The notion of "twin Manifestations of God" is a concept fundamental to Baháʼí belief, describing the relationship between the Báb and Baháʼu'lláh. Both are considered Manifestations of God in their own right, having each founded separate religions (Bábism and the Baháʼí Faith) and revealed their own holy scriptures, but seen to be forming one inseparable continuity. To Baháʼís the missions of the Báb and Baháʼu'lláh are inextricably linked: The Báb's mission was to prepare the way for the coming of Him whom God shall make manifest, who eventually appeared in the person of Baháʼu'lláh. Both the Báb and Baháʼu'lláh are revered as central figures of the Baháʼí Faith. A parallel is made between Baháʼu'lláh and the Báb as between Jesus and John the Baptist, although the exceptional occurrence of having two Manifestations of God for one era is underscored.

===Impact===
'Abdu'l Baha summarises the Báb's impact: "Alone, He undertook a task that can scarcely be conceived... This illustrious Being arose with such power as to shake the foundations of the religious laws, customs, manners, morals, and habits of Persia, and instituted a new law, faith, and religion."

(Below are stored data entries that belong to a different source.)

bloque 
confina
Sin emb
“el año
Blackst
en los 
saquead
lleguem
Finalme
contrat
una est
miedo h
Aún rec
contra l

The Bábí movement had a major impact on religious and social thought in 19th century Iran. Christopher de Bellaigue, writing about the Enlightenment period in the Islamic world, wrote:

The Babi movement, which began in the 1840s, went on to become an important catalyst of social progressiveness in mid-nineteenth-century Iran, promoting interreligious peace, social equality between the sexes and revolutionary anti-monarchism... it went on to present a vision of modernity that was based on secularism, internationalism, and the rejection of war. It is this vision which has enabled it to survive to the present day – as Bahá'ísm – in pockets and communities peopled by five million souls, and which qualifies it for inclusion in any narrative about modernisation in the Middle East.

==Writings==

The Báb affirms that the verses revealed by a Manifestation of God are the greatest proof of his mission and the writings of the Báb comprise over two thousand tablets, epistles, prayers, and philosophical treatises. Most works were revealed in response to specific questions by Bábís. Sometimes the Báb revealed works very rapidly by chanting them in the presence of a secretary and eyewitnesses. These writings form part of Bahá'í scripture, particularly his prayers, which are often recited individually as well as in devotional gatherings. The works of the Báb have also excited scholarly interest and analysis. Elham Afnan describes the writings of the Báb as having "restructured the thoughts of their readers, so that they could break free from the chains of obsolete beliefs and inherited customs". Jack McLean notes the novel symbolism of the Báb's works, observing that "The universe of the Báb's sacred writings is pervasively symbolic. Numbers, colors, minerals, liquids, the human body, social relationships, gestures, deeds, language (letters and words), and nature itself are all mirrors or signs that reflect the profounder reality of the names and attributes (asmá va sifát) of God". The Báb's works are characterised by linguistic innovation, including many neologisms whenever he found existing theological terms inadequate. Free association and stream-of-consciousness-style composition are marked features of some works. Several scholars have identified the continual repetition of particular words or phrases of religious importance to be a distinct feature throughout the Báb's writings. The Báb himself categorised his writings into five modes: divine verses, prayers, commentaries, rational discourse—written in Arabic—and the Persian mode, which encompasses the previous four. Scholars have noted commonalities between the Báb's writings and those of Western philosophers such as Hegel, Kant and James Joyce.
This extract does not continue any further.